長谷部、そう堀に呼ばれた気がした。返事をしたけど、それが言葉になってるかどうか確かめられるほど意識はしっかりしてなくて。
あ、この座り方だと良い高さに堀の肩がある。横に座って良かった、そう思いながら肩に寄りかかって目を瞑る。

「ごめんね、堀。5分だけ、このまま寝たいかも……」
「はぁ?おい、長谷部……?」

自分が割と恥ずかしいことしてる自覚はあるんだけど、いかんせん眠さが増してるというか。睡魔に抗うことなく、意識が徐々に沈んでいく。

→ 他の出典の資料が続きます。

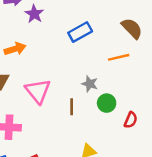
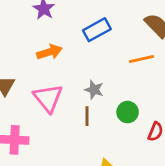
orange arrow: (15, 49) -> (49, 52), moved
gray star: (90, 84) -> (94, 90), moved

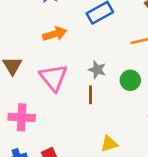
green circle: (128, 112) -> (130, 80), moved

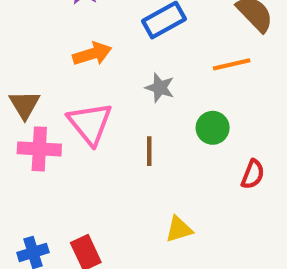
gray star: (97, 70) -> (160, 88), moved
pink cross: (22, 117) -> (39, 149), moved

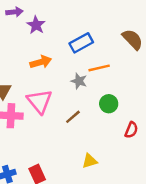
orange line: (232, 64) -> (99, 68), moved
brown line: (149, 151) -> (73, 117), turned 49

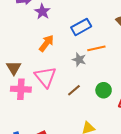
orange arrow: (41, 62) -> (46, 43), turned -36
green circle: (109, 104) -> (104, 90), moved

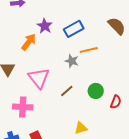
purple star: (42, 12) -> (45, 26), moved
orange arrow: (46, 43) -> (29, 42), moved
pink cross: (21, 89) -> (23, 107), moved

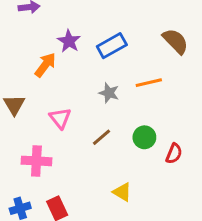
orange line: (89, 50) -> (149, 83), moved
pink triangle: (39, 78) -> (60, 118), size x0.7
yellow triangle: (81, 128) -> (122, 192), turned 48

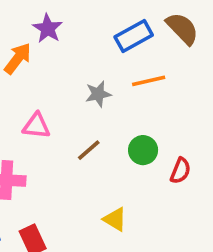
blue rectangle: (112, 46) -> (134, 36), moved
gray star: (109, 93) -> (98, 94), turned -30
pink triangle: (60, 118) -> (36, 126), turned -45

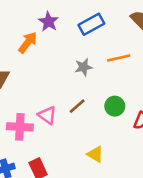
blue rectangle: (134, 36) -> (91, 24), moved
pink triangle: (36, 126) -> (47, 115), moved, turned 30

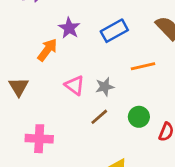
gray star: (84, 67) -> (105, 87), moved
pink triangle: (47, 115) -> (75, 85), moved

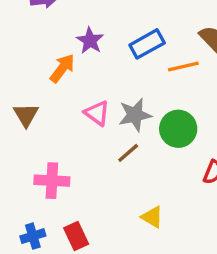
orange line: (143, 66) -> (183, 66), moved
gray star: (105, 87) -> (135, 115), size x1.4
green circle: (139, 117) -> (178, 129), moved, size x1.4

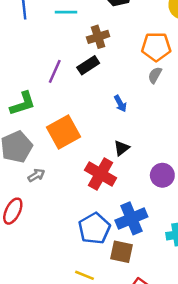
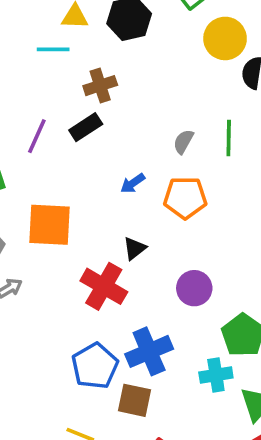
orange pentagon: (156, 47) -> (185, 198), moved
blue arrow: (120, 104) -> (133, 183), turned 84
orange square: (63, 132) -> (50, 225), turned 32

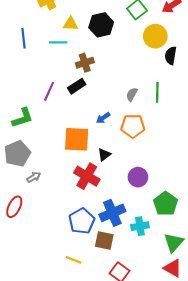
orange square: (50, 225) -> (77, 139), moved
cyan cross: (216, 375) -> (140, 226), moved

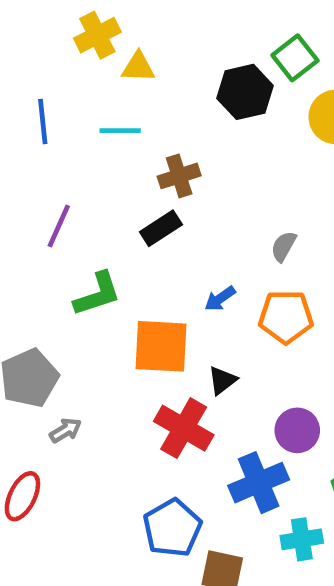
yellow triangle: (70, 24) -> (138, 67), moved
black hexagon: (101, 25) -> (245, 92), moved
purple line: (49, 91) -> (59, 226), moved
green L-shape: (22, 118) -> (97, 294), moved
blue cross: (112, 213) -> (259, 483), moved

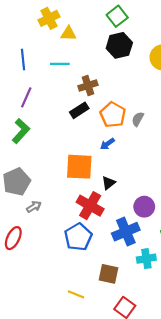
green square: (295, 58) -> (117, 16), moved
purple line: (59, 226) -> (26, 97), moved
green L-shape: (97, 294) -> (21, 131), moved, turned -30
orange pentagon: (286, 317) -> (113, 115), moved, turned 30
blue pentagon: (172, 528) -> (78, 237), moved

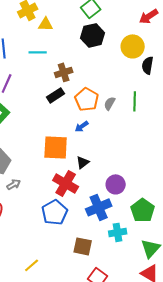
yellow line: (76, 294) -> (32, 265), moved, turned -63

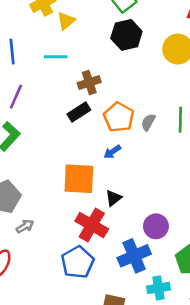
yellow triangle: (46, 24) -> (66, 21), turned -42

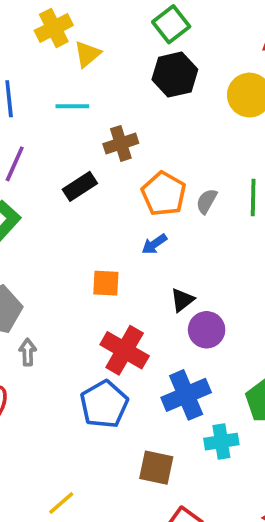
black rectangle: (79, 112) -> (80, 186), moved
orange square: (79, 179) -> (106, 283), size x0.6
black triangle: (114, 198) -> (182, 300), moved
gray arrow: (25, 226) -> (28, 352), turned -60
purple circle: (156, 226) -> (207, 330), moved

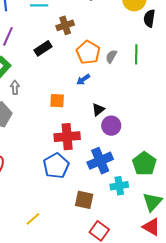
red cross: (125, 350) -> (67, 137), turned -35
gray arrow: (28, 352) -> (15, 88), moved

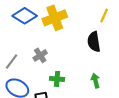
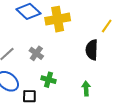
gray cross: (40, 55) -> (36, 53), turned -32

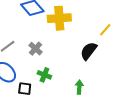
black semicircle: (92, 50) -> (89, 51), turned 30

頭の上、あったかいのはきっと夢かな。ぽんぽん、リズムよく触れられるのが気持ちいい。そうだなぁ。いつかこうやって、ふたりくっついてゆっくり過ごせたら良いなぁ。
そして、目を開けたらすぐ側に堀がいるの。目覚めて一番に見るのが大好きな人の顔なんて、そういうのって憧れちゃう。笑った顔だって困った顔だって全部全部見ていたい。仕方ねぇな、そんなこと言って偶に甘やかしてくれちゃったらもう最高。

ねえ。やっぱり期待しちゃうよ、大好きだもん。現実では言えないから、せめて夢の中では素直にね。
だって、こんなの、きっと幻。それでも、「……俺も、お前から片時も目ぇ離したくねぇくらい好きだ」なんて。拗ねたような顔の堀を、目が覚めたら忘れちゃうなんて勿体無くてやだな。